Benjaminas Jakševičius (March 31, 1895 – August 13, 1979) was a Lithuanian sculptor and partisan. Together with his brother Vincentas and nephews Silvanas and Adomas, he contributed to religious art by building sacred statues and altars, mainly in Panevėžys, Švėkšna and various other parts of Lithuania. He also built several sculptures, predominantly religious ones, in Troškūnai, Kavarskas, Burbiškis, Upytė, Raguva and Pasvalys.

== Biography ==
Jakševičius was the youngest among his brothers, born to a peasant family. His father Aleksandras was a carpenter and sculptor.

In 1915 he worked for his oldest brother, Vincentas. At the same year he was summoned to the civil service in the Tsarist army. He was released from the service later due to his illness and lived in Yekaterinburg Governorate for a while. In 1918 he came back to Lithuania, where he lived mostly in Švėkšna and Panevėžys from 1922 to 1925 while engaging in creating religious art. Later he moved to Kavarskas and married Elžbieta Striogaitė on November 28, 1925, with whom he had four children. However, he was soon left a widower, as his wife died in 1932, leaving four small children. Benjaminas Jakševičius lived in Kavarskas until 1945, at the same time traveling to other places where he worked as a sculptor and church decorator.
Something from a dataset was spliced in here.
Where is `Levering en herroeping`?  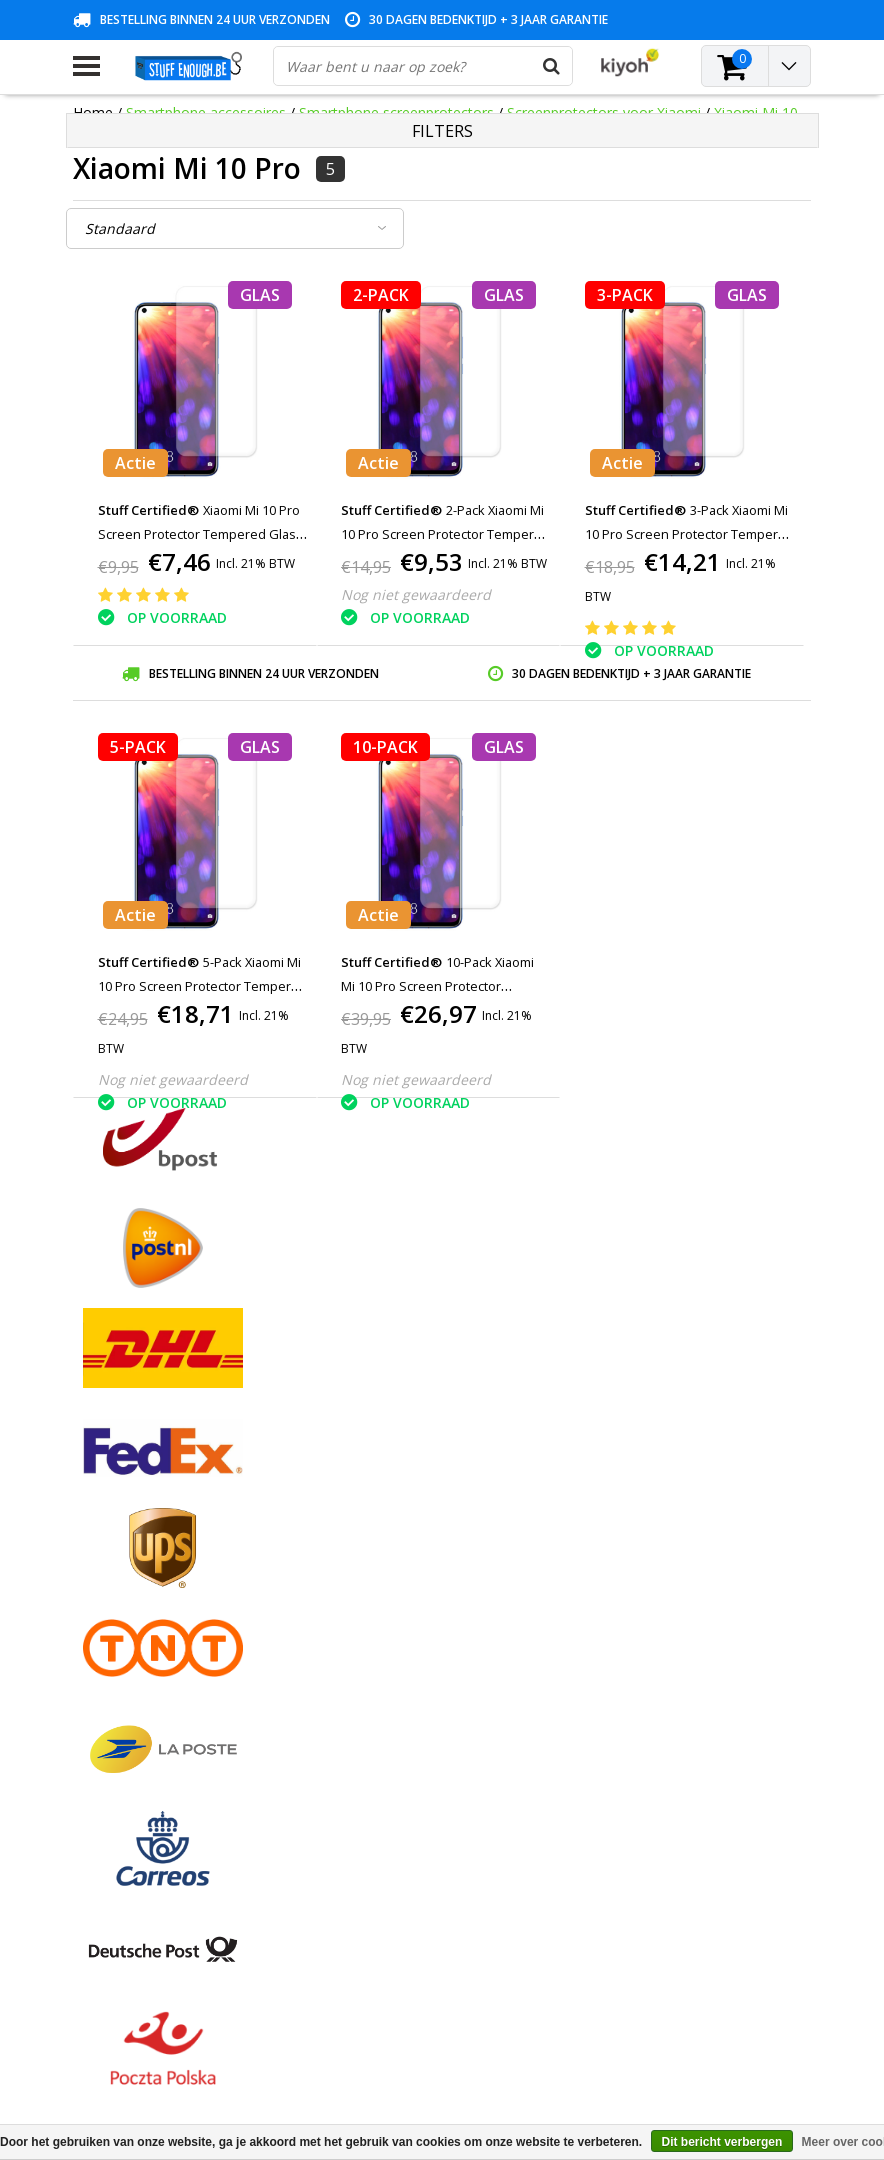
Levering en herroeping is located at coordinates (147, 1678).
In July 1945, he joined anti-Soviet resistance movement and was a member of "Liūtas" and "Žaibas" squads (parts of Vytis district, codename Dzedunia and Šaltekšnis. He was caught in 1948 in Miknevičius' forest, not far away from Raguva and sentenced to 25 years of imprisonment in GULAG. He spent most of his prison term as a deportee in the Mordovian ASSR. In 1960s he was allowed to move to any Soviet republic, except Lithuanian SSR, but he came back to Lithuania nevertheless and was under surveillance by KGB until his death.

Jakševičius died on August 13, 1979, in Kaunas and was buried in Kavarskas Cemetery in the family grave with the white concrete sculpture of St. Mary created by him.

Two of his sons, Vytautas and Algimantas, were folk artists. His oldest daughter Irena Jakševičiūtė-Sabūnienė, a former active helper of Lithuanian partisans during the postwar years, was posthumously recognized as a Lithuanian freedom fighter (laisvės kovų dalyvis).

== Legacy ==
The wooden chess carved by Jakševičius and some of his photos are on exhibition in the Ninth Fort, as well as one family photo in Antanas Baranauskas and Antanas Vienuolis-Žukauskas memorial museum.

Many sculptures and gravestones made by Jakševičius are a part of Lithuanian National heritage.